* [Saved entries]
· · · ·

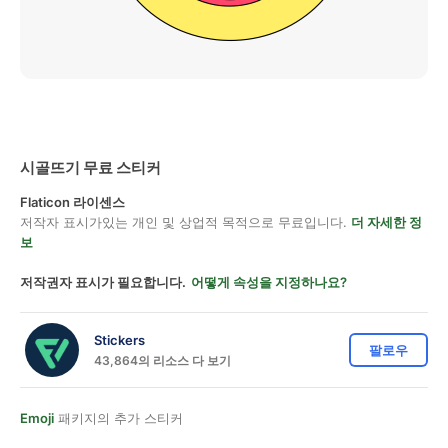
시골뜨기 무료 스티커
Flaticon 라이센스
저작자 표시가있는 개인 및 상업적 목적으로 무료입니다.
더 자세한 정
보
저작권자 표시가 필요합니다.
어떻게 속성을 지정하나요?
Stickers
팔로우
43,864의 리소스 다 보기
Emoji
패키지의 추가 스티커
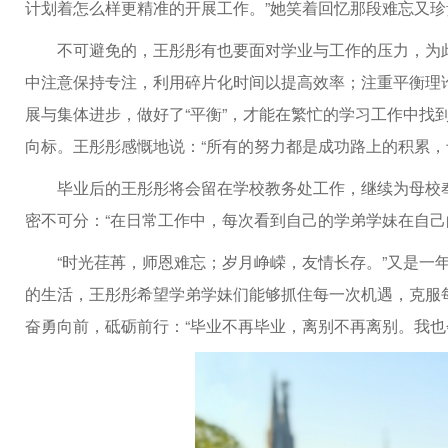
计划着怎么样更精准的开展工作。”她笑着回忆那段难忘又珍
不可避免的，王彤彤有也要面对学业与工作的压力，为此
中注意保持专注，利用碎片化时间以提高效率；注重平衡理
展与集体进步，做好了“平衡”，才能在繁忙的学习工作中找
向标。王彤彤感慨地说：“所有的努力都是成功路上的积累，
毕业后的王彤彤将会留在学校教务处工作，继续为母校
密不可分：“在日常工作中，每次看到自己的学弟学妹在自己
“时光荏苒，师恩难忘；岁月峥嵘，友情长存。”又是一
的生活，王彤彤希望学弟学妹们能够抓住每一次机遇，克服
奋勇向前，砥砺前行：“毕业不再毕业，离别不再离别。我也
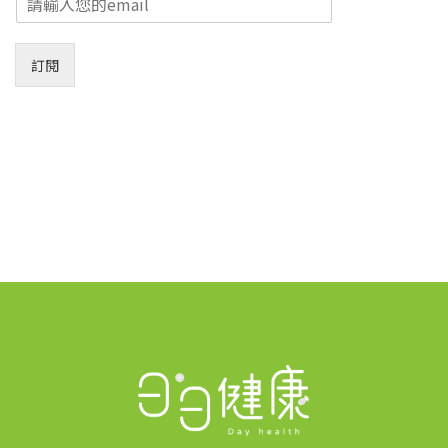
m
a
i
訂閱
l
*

· · · ·

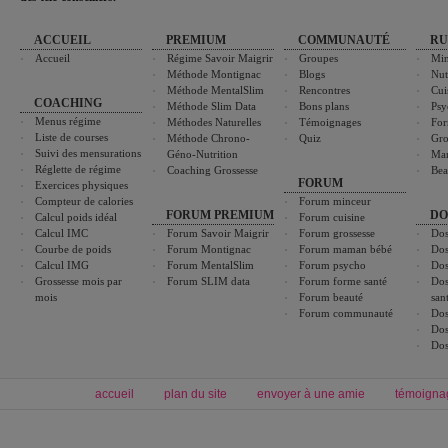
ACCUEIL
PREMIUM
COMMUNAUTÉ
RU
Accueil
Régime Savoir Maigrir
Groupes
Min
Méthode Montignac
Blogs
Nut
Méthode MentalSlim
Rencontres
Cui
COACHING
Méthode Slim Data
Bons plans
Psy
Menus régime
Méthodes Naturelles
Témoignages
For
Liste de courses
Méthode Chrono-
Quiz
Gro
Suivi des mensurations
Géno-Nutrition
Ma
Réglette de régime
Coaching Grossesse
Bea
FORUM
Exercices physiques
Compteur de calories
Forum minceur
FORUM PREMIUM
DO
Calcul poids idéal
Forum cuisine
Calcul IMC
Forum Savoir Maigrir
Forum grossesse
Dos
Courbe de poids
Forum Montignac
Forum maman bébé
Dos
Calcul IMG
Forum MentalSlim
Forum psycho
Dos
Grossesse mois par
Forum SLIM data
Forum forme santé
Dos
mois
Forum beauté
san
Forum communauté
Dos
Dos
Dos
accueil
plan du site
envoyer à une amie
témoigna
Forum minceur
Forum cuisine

· · · ·

* [TASK GOAL] Tally how many lines of the records hold the word "MentalSlim". Answer with the number only.

* [ANSWER BOX] 2